Document understanding data
:::::
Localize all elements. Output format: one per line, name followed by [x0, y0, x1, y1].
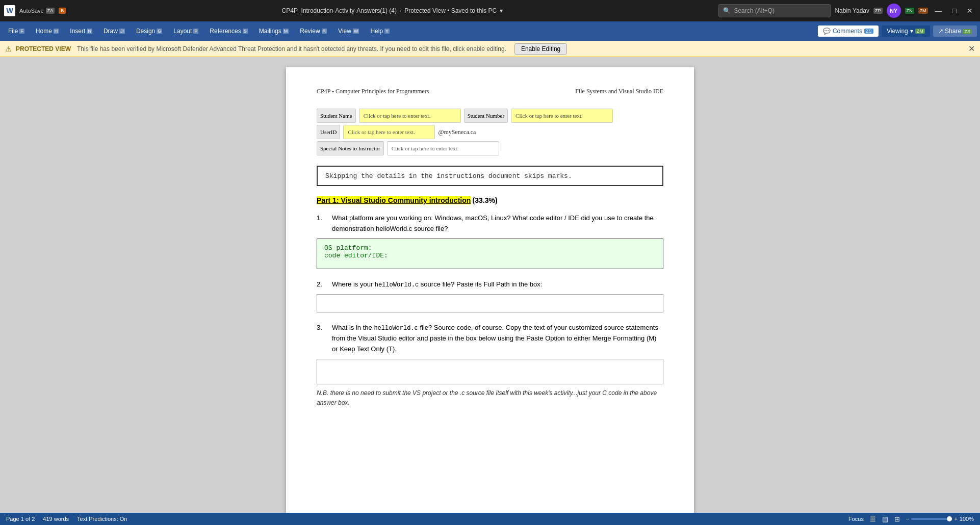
question-1-text: What platform are you working on: Window… — [332, 213, 663, 234]
nb-note: N.B. there is no need to submit the VS p… — [317, 388, 663, 408]
title-bar-right: Nabin Yadav ZP NY ZN ZM — □ ✕ — [835, 4, 976, 18]
document-page: CP4P - Computer Principles for Programme… — [286, 67, 694, 513]
question-2-num: 2. — [317, 279, 327, 290]
protected-view-bar: ⚠ PROTECTED VIEW This file has been veri… — [0, 41, 980, 57]
part1-title: Part 1: Visual Studio Community introduc… — [317, 196, 471, 204]
menu-draw[interactable]: Draw JI — [98, 25, 130, 37]
student-name-input[interactable]: Click or tap here to enter text. — [359, 109, 461, 123]
menu-help-label: Help — [370, 28, 383, 35]
student-name-label: Student Name — [317, 109, 356, 123]
file-name-area: CP4P_Introduction-Activity-Answers(1) (4… — [70, 7, 714, 14]
menu-home[interactable]: Home H — [31, 25, 64, 37]
question-3-text: What is in the helloWorld.c file? Source… — [332, 323, 663, 355]
text-predictions: Text Predictions: On — [77, 516, 127, 522]
search-icon: 🔍 — [723, 7, 731, 14]
zoom-in-icon[interactable]: + — [954, 516, 957, 522]
menu-home-key: H — [54, 29, 59, 34]
answer-1-line2: code editor/IDE: — [324, 252, 656, 259]
menu-mailings-label: Mailings — [259, 28, 281, 35]
special-notes-input[interactable]: Click or tap here to enter text. — [387, 141, 499, 155]
menu-references-key: S — [243, 29, 248, 34]
menu-layout[interactable]: Layout P — [168, 25, 203, 37]
search-placeholder: Search (Alt+Q) — [734, 7, 775, 14]
question-2-text-row: 2. Where is your helloWorld.c source fil… — [317, 279, 663, 290]
menu-help[interactable]: Help Y — [365, 25, 395, 37]
userid-input[interactable]: Click or tap here to enter text. — [343, 125, 435, 139]
search-bar[interactable]: 🔍 Search (Alt+Q) — [718, 4, 831, 17]
question-3: 3. What is in the helloWorld.c file? Sou… — [317, 323, 663, 408]
autosave-label: AutoSave — [19, 8, 44, 14]
userid-row: UserID Click or tap here to enter text. … — [317, 125, 663, 139]
menu-insert[interactable]: Insert N — [65, 25, 97, 37]
menu-references-label: References — [210, 28, 241, 35]
warning-text: Skipping the details in the instructions… — [325, 172, 572, 180]
zoom-level: 100% — [960, 516, 974, 522]
word-count: 419 words — [43, 516, 69, 522]
question-3-answer-box[interactable] — [317, 359, 663, 384]
zoom-out-icon[interactable]: − — [906, 516, 909, 522]
share-label: Share — [945, 28, 961, 35]
doc-header-left: CP4P - Computer Principles for Programme… — [317, 88, 429, 95]
zp-badge: ZP — [873, 8, 883, 14]
zm-badge: ZM — [918, 8, 928, 14]
maximize-button[interactable]: □ — [949, 7, 960, 15]
part1-percent: (33.3%) — [473, 196, 498, 204]
zoom-slider[interactable] — [911, 518, 952, 520]
protected-bar-close-icon[interactable]: ✕ — [968, 44, 975, 54]
user-name: Nabin Yadav — [835, 7, 869, 14]
comments-button[interactable]: 💬 Comments ZC — [818, 25, 879, 37]
menu-file-key: F — [19, 29, 24, 34]
menu-design[interactable]: Design G — [131, 25, 167, 37]
enable-editing-button[interactable]: Enable Editing — [514, 43, 567, 55]
question-3-num: 3. — [317, 323, 327, 355]
viewing-label: Viewing — [887, 28, 908, 35]
share-button[interactable]: ↗ Share ZS — [933, 25, 977, 37]
menu-help-key: Y — [384, 29, 390, 34]
zoom-area: − + 100% — [906, 516, 974, 522]
menu-view[interactable]: View W — [333, 25, 364, 37]
layout-icon-2[interactable]: ▤ — [882, 515, 888, 523]
viewing-button[interactable]: Viewing ▾ ZM — [882, 25, 930, 37]
menu-view-label: View — [338, 28, 351, 35]
viewing-dropdown: ▾ — [910, 28, 913, 35]
layout-icon-1[interactable]: ☰ — [870, 515, 876, 523]
title-bar: W AutoSave ZA B CP4P_Introduction-Activi… — [0, 0, 980, 21]
layout-icon-3[interactable]: ⊞ — [894, 515, 900, 523]
menu-review[interactable]: Review R — [295, 25, 332, 37]
autosave-area: AutoSave ZA — [19, 8, 55, 14]
question-2-answer-box[interactable] — [317, 294, 663, 312]
menu-draw-label: Draw — [104, 28, 118, 35]
questions-section: 1. What platform are you working on: Win… — [317, 213, 663, 408]
student-info-section: Student Name Click or tap here to enter … — [317, 109, 663, 155]
menu-file[interactable]: File F — [3, 25, 30, 37]
shield-icon: ⚠ — [5, 45, 12, 53]
comments-icon: 💬 — [823, 28, 831, 35]
question-1-answer-box[interactable]: OS platform: code editor/IDE: — [317, 239, 663, 269]
menu-design-key: G — [157, 29, 162, 34]
menu-bar: File F Home H Insert N Draw JI Design G … — [0, 21, 980, 41]
dropdown-icon[interactable]: ▾ — [500, 7, 503, 14]
menu-references[interactable]: References S — [204, 25, 252, 37]
student-name-row: Student Name Click or tap here to enter … — [317, 109, 663, 123]
menu-layout-label: Layout — [173, 28, 192, 35]
question-1-text-row: 1. What platform are you working on: Win… — [317, 213, 663, 234]
menu-mailings[interactable]: Mailings M — [254, 25, 294, 37]
viewing-zm-badge: ZM — [915, 29, 925, 34]
special-notes-label: Special Notes to Instructor — [317, 141, 384, 155]
special-notes-row: Special Notes to Instructor Click or tap… — [317, 141, 663, 155]
word-icon: W — [4, 5, 15, 16]
focus-label[interactable]: Focus — [848, 516, 864, 522]
student-number-label: Student Number — [464, 109, 508, 123]
page-info: Page 1 of 2 — [6, 516, 35, 522]
student-number-input[interactable]: Click or tap here to enter text. — [511, 109, 613, 123]
status-bar: Page 1 of 2 419 words Text Predictions: … — [0, 513, 980, 525]
user-avatar[interactable]: NY — [887, 4, 901, 18]
menu-insert-label: Insert — [70, 28, 85, 35]
file-status: Protected View • Saved to this PC — [404, 7, 497, 14]
close-button[interactable]: ✕ — [964, 7, 976, 15]
question-2-text: Where is your helloWorld.c source file? … — [332, 279, 542, 290]
minimize-button[interactable]: — — [932, 7, 945, 15]
zoom-slider-thumb — [947, 516, 952, 521]
menu-file-label: File — [8, 28, 18, 35]
menu-design-label: Design — [136, 28, 155, 35]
:::::
**TASK TO COMPLETE**:
Go through the entries above and copy every line containing "layout".

**RESPONSE AREA**:
menu-layout[interactable]: Layout P — [168, 25, 203, 37]
layout-icon-2[interactable]: ▤ — [882, 515, 888, 523]
layout-icon-1[interactable]: ☰ — [870, 515, 876, 523]
layout-icon-3[interactable]: ⊞ — [894, 515, 900, 523]
menu-layout-label: Layout — [173, 28, 192, 35]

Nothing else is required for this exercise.